In this study we analyzed the involvement of the polymorphisms rs1042522 in codon 72, gene TP53 and rs1136201 in codon 655, gene HER-2 in patients diagnosed with breast cancer in the city of Macapá, Amazon region of Brazil. Our results showed that both polymorphisms can be associated with breast cancer in our population. Based on the origins of colonization and formation of the “amapaense” population and the large dimensions of Brazil with different miscegenation patterns among the regions of the country (Giolo et al. 2012). Therefore, it is impossible to infer that the results for these variants found in our study are the same as those found in other regions of the country; regionalized studies are needed to confirm whether the genetic composition of the population is an important factor for the distribution of these alleles in the population. This type of study is scarce in Brazilian populations and paves the way for investigations of the relationship between breast cancer and genetic polymorphisms in specific populations around the country.

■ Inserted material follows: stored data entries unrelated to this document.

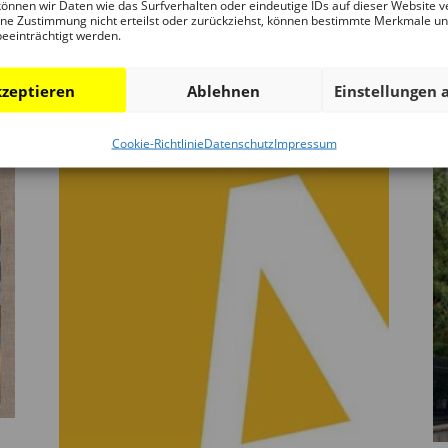
önnen wir Daten wie das Surfverhalten oder eindeutige IDs auf dieser Website v
ne Zustimmung nicht erteilst oder zurückziehst, können bestimmte Merkmale u
beeinträchtigt werden.
zeptieren
Ablehnen
Einstellungen 
Cookie-Richtlinie
Datenschutz
Impressum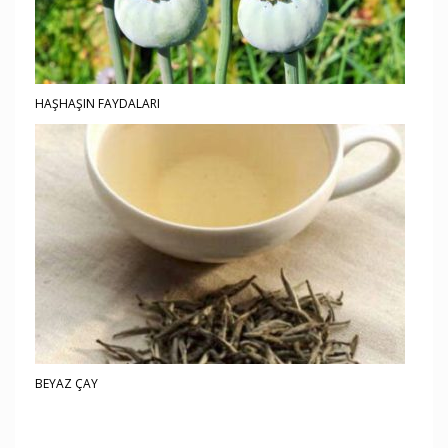
HAŞHAŞIN FAYDALARI
BEYAZ ÇAY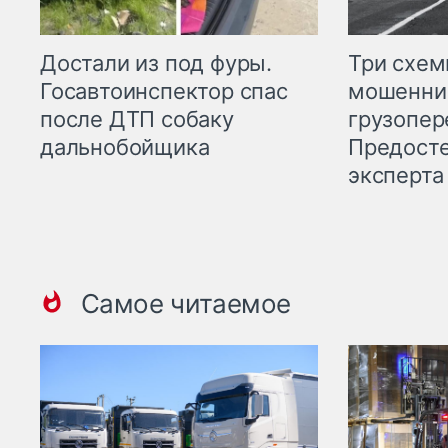
Три схе
Достали из под фуры.
мошенни
Госавтоинспектор спас
грузопер
после ДТП собаку
Предост
дальнобойщика
эксперта
Самое читаемое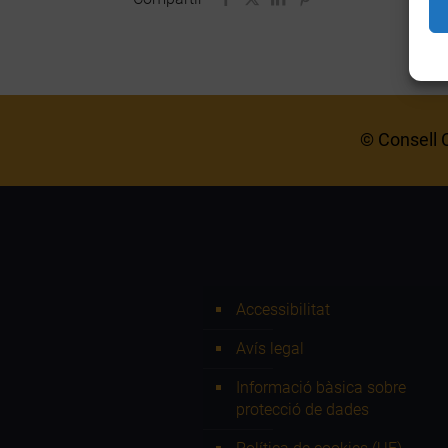
© Consell C
Accessibilitat
Avís legal
Informació bàsica sobre
protecció de dades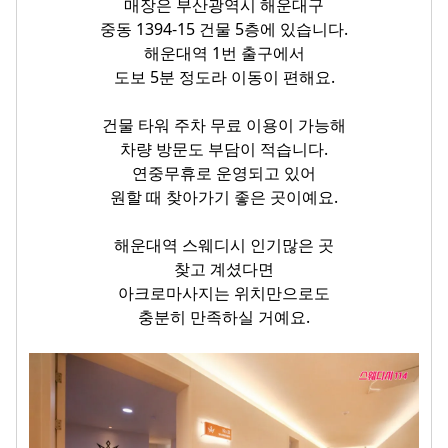
매장은 부산광역시 해운대구
중동 1394-15 건물 5층에 있습니다.
해운대역 1번 출구에서
도보 5분 정도라 이동이 편해요.
건물 타워 주차 무료 이용이 가능해
차량 방문도 부담이 적습니다.
연중무휴로 운영되고 있어
원할 때 찾아가기 좋은 곳이예요.
해운대역 스웨디시 인기많은 곳
찾고 계셨다면
아크로마사지는 위치만으로도
충분히 만족하실 거예요.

Mutations in the TP53 gene are the most frequent genetic changes in human malignant tumors, occurring in about 60% of neoplasms. These TP53 mutations are associated with instability in cell development and cycle progression (Kara et al. 2010; McGraw, Zhang, Rollison, 2015). In this study, the most frequent P53 genotype among the patients was the heterozygous Arg/Pro with 47.5%, followed by Pro/Pro 28.7% and Arg / Arg 23.7%. In the control samples, the genotypic frequency found for the Arg / Arg, Arg / Pro and Pro/Pro genotypes had the percentage of 69.8%, 19.2% and 10.8% respectively. Studies revealed that the homozygous Arg72 allele has 15 times increased capacity to induce apoptosis activity than the 72Pro allele. This high capacity to induce apoptosis is due to its mitochondrial location that allows p53 to have a direct interaction with the BAK protein. Consequently, the less apoptotic 72Pro allele represents a greater ability to lead to the proliferation of cancer cells (Dumont et al., 2003; Leu et al., 2004). In our study 52.5% of the patients presented the C allele (72Pro) and in the controls the most frequent was the G allele (Arg72).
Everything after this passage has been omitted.